Figure 1.

RNA-Seq of preadipocytes revealed depot-specific signatures and MME as a highly differentially expressed gene between visceral and subcutaneous preadipocytes. Human subcutaneous, omental, and mesenteric preadipocyte primary cultures were grown to confluency, harvested for RNA, and subjected to RNA-seq to generate gene expression profiles. For mouse gene expression profiles, inguinal and epididymal preadipocyte primary cultures were grown to confluency, harvested for RNA, and subjected microarray analysis. (A) Principal component analysis of human subcutaneous, mesenteric, and omental gene expression profiles shows clustering by depot. (B) Principal component analysis of inguinal and epididymal gene expression profiles shows clustering by depot. (C) Differential gene expression followed by Gene Set Enrichment Analysis (GSEA) revealed a set of pathways differentially expressed between subcutaneous and visceral preadipocytes in human and mouse tissue. SC = abdominal subcutaneous. MES = Mesenteric. OM = Omental. Epi = Epididymal.
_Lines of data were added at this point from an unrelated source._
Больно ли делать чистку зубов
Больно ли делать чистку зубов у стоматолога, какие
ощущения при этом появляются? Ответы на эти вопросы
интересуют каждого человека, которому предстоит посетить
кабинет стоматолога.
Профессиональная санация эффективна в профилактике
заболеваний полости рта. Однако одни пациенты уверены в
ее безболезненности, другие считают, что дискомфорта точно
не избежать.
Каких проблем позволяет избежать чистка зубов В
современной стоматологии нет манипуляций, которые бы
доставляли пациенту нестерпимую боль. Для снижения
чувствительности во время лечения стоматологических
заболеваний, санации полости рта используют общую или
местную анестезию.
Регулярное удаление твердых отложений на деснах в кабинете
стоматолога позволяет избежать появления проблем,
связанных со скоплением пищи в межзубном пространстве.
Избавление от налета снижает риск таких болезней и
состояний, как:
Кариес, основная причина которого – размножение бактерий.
SubQ = Inguinal. N = 3–5. (D) The 20 significant pathways were analyzed to reveal genes found in multiple pathways. A total of four genes (ABAT, ITGB8, MME, and F11R) were significant in multiple pathways. (E) RNA-seq expression of Membrane Metallo-Endopeptidase (MME) in subcutaneous and visceral preadipocytes (Omental = OM, Mesenteric = MES). (F) Microarray expression of MME in mouse subcutaneous (SubQ) and visceral preadipocytes (Epi). Asterisks indicate p ≤ 0.05 by moderated t-test (limma). N = 3–5. Bars indicate mean ± s.e.m.